Problem details -> Within the listing, each line that has the string "membungkus" should be copied.
§
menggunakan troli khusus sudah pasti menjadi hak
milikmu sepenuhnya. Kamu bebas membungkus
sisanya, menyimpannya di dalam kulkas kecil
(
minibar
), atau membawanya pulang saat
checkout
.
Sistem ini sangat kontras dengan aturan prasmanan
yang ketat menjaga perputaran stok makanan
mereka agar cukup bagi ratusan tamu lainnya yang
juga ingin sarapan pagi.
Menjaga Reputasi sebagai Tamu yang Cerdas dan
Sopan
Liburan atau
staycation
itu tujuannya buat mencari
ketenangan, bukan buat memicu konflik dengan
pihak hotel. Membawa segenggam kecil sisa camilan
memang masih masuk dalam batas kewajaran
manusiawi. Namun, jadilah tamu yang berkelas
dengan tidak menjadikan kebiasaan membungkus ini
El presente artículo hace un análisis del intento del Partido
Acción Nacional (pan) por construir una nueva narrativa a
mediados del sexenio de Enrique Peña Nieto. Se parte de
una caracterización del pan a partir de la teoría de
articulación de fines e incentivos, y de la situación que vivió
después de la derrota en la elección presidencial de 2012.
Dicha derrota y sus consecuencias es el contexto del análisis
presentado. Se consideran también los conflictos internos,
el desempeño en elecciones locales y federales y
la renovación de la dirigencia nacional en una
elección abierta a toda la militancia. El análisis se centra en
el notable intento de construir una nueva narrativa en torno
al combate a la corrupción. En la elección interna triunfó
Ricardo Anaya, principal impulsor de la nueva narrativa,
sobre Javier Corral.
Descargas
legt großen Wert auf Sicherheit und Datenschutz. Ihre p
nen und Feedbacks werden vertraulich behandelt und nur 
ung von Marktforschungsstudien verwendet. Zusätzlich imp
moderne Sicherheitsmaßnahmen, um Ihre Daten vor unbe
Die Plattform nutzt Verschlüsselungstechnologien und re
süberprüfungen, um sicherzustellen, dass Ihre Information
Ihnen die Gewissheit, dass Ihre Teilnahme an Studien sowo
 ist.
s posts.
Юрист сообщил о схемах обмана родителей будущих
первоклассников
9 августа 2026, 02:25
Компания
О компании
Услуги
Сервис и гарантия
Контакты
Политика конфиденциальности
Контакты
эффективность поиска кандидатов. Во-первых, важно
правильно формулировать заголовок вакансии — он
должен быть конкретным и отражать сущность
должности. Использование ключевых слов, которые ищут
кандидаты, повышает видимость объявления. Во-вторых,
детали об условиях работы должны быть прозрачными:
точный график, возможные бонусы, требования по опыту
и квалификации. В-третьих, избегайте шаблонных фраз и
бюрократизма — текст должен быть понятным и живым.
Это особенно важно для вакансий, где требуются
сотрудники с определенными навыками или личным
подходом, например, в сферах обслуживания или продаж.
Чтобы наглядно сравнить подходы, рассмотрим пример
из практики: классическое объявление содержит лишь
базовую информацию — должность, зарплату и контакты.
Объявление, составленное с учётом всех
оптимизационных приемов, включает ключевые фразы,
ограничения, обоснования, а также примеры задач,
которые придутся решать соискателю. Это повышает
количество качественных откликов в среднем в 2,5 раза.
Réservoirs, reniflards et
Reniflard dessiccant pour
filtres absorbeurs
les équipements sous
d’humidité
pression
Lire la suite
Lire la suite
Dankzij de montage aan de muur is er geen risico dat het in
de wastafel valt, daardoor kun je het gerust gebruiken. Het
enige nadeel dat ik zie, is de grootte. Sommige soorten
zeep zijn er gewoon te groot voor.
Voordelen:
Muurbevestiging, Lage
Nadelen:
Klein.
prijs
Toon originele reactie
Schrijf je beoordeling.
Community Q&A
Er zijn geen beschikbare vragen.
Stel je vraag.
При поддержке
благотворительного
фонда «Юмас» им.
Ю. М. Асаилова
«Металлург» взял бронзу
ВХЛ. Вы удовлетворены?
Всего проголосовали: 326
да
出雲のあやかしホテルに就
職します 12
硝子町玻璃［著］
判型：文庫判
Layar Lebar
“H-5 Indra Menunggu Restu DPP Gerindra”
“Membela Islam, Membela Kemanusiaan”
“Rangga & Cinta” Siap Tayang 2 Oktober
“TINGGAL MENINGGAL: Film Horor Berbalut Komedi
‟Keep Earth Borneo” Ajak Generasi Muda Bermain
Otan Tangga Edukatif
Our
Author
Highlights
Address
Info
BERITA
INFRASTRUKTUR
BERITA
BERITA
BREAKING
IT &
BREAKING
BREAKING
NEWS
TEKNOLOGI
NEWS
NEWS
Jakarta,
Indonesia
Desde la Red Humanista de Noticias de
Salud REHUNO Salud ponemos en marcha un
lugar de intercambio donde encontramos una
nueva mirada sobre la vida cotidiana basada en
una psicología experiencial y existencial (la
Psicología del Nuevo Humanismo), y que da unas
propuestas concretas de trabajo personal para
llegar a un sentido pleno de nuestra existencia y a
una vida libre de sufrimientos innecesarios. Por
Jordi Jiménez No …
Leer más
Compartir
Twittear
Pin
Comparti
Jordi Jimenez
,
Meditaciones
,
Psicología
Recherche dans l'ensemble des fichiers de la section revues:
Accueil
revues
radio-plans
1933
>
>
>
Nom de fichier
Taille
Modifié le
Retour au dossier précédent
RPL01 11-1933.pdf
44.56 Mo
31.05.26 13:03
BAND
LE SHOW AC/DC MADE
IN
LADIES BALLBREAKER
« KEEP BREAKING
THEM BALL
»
§
Output for this task ->
milikmu sepenuhnya. Kamu bebas membungkus
dengan tidak menjadikan kebiasaan membungkus ini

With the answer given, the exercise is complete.